_What is being asked_: Return all lines of the data in which the string "column" occurs.

BEGIN

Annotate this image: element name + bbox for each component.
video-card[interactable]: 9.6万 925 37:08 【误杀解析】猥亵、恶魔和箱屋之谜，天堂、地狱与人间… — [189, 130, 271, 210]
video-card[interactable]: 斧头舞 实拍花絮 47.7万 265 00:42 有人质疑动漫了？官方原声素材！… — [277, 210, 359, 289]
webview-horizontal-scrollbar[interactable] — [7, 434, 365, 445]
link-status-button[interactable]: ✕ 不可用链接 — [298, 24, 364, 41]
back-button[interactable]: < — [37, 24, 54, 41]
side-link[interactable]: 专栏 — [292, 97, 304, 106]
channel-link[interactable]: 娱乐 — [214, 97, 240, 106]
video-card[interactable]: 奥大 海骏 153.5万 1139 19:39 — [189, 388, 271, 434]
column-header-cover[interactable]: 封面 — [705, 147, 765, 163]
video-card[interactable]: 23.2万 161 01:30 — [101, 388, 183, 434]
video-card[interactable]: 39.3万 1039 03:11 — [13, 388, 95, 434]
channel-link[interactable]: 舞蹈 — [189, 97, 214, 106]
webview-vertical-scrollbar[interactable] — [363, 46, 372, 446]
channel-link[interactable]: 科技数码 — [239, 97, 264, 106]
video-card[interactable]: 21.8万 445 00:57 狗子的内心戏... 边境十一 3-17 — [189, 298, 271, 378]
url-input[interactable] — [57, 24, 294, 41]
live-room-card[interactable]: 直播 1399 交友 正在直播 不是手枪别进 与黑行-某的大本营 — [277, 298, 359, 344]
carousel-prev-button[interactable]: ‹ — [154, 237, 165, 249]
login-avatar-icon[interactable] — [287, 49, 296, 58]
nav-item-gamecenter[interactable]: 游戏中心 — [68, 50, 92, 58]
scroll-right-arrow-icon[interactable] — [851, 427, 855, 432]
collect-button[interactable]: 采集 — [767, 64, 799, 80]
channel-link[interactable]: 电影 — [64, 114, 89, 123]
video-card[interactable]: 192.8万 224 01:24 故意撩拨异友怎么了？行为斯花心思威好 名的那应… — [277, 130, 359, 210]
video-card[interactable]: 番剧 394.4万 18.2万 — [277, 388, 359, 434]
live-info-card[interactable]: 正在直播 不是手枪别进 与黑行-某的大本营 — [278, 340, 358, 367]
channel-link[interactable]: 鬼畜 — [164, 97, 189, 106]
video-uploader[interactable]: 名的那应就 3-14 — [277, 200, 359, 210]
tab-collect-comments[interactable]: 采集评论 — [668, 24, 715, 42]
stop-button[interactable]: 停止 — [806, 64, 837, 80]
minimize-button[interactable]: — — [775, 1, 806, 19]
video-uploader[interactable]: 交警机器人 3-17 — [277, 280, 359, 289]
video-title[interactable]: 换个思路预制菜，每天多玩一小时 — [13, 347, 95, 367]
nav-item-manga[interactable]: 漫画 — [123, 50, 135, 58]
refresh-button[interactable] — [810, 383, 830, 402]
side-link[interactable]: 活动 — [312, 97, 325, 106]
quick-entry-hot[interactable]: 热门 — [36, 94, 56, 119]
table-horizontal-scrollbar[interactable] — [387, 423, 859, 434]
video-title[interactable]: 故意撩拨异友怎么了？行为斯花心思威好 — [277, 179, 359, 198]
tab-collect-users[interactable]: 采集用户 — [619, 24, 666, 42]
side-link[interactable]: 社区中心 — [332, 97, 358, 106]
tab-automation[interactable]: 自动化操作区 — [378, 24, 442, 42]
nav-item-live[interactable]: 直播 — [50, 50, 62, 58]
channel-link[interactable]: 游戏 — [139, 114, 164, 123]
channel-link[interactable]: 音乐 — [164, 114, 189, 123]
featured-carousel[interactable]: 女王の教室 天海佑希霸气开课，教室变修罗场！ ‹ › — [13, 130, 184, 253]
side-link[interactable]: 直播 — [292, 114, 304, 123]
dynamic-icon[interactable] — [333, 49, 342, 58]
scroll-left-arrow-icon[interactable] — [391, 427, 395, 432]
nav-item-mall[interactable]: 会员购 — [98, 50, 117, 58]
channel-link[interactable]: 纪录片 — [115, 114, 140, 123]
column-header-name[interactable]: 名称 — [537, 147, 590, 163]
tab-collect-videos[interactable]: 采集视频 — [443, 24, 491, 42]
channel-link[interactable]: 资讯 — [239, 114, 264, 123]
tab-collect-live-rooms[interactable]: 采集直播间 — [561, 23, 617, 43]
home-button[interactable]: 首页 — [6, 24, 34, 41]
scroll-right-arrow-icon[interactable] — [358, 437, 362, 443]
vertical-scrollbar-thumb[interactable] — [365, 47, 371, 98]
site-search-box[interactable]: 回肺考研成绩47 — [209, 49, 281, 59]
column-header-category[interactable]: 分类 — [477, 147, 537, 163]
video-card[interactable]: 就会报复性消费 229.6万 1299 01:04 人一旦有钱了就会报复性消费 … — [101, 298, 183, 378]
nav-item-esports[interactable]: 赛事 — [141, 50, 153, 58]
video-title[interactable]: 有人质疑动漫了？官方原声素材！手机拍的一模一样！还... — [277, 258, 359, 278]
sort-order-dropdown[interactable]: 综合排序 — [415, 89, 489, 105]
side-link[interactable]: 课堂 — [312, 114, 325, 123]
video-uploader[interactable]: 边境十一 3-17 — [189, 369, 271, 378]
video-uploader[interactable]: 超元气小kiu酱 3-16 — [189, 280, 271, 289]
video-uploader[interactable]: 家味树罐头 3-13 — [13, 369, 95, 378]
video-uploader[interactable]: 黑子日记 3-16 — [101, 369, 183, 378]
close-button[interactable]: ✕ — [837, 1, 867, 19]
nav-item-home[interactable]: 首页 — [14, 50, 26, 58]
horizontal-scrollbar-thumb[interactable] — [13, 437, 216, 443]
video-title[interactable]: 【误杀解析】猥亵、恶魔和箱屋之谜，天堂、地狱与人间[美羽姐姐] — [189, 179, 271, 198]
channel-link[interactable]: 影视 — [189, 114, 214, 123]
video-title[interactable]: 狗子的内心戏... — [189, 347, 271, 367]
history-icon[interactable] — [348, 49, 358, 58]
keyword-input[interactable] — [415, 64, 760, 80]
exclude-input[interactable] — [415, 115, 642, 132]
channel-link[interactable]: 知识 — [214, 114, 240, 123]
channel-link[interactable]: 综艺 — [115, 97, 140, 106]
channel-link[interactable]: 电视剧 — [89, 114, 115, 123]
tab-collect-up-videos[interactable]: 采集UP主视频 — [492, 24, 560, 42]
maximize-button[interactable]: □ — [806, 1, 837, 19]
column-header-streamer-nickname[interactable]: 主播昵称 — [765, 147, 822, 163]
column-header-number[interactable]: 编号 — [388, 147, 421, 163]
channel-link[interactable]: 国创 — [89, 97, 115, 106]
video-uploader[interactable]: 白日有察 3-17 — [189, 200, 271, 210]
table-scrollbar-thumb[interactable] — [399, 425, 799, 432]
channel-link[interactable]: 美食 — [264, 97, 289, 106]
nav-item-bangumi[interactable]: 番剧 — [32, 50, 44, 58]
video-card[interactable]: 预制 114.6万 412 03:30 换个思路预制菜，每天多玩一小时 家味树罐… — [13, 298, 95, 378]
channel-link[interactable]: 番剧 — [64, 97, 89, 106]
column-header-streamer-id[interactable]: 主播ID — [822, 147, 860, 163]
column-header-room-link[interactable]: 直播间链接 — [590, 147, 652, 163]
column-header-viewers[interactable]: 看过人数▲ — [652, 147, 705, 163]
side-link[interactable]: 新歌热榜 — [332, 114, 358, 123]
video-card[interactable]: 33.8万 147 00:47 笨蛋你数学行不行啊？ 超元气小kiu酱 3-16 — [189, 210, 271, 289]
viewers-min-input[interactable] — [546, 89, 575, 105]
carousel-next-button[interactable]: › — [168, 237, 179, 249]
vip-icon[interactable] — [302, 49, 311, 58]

END

_Answer to the problem_:
column-header-cover[interactable]: 封面 — [705, 147, 765, 163]
column-header-name[interactable]: 名称 — [537, 147, 590, 163]
column-header-category[interactable]: 分类 — [477, 147, 537, 163]
column-header-streamer-nickname[interactable]: 主播昵称 — [765, 147, 822, 163]
column-header-number[interactable]: 编号 — [388, 147, 421, 163]
column-header-streamer-id[interactable]: 主播ID — [822, 147, 860, 163]
column-header-room-link[interactable]: 直播间链接 — [590, 147, 652, 163]
column-header-viewers[interactable]: 看过人数▲ — [652, 147, 705, 163]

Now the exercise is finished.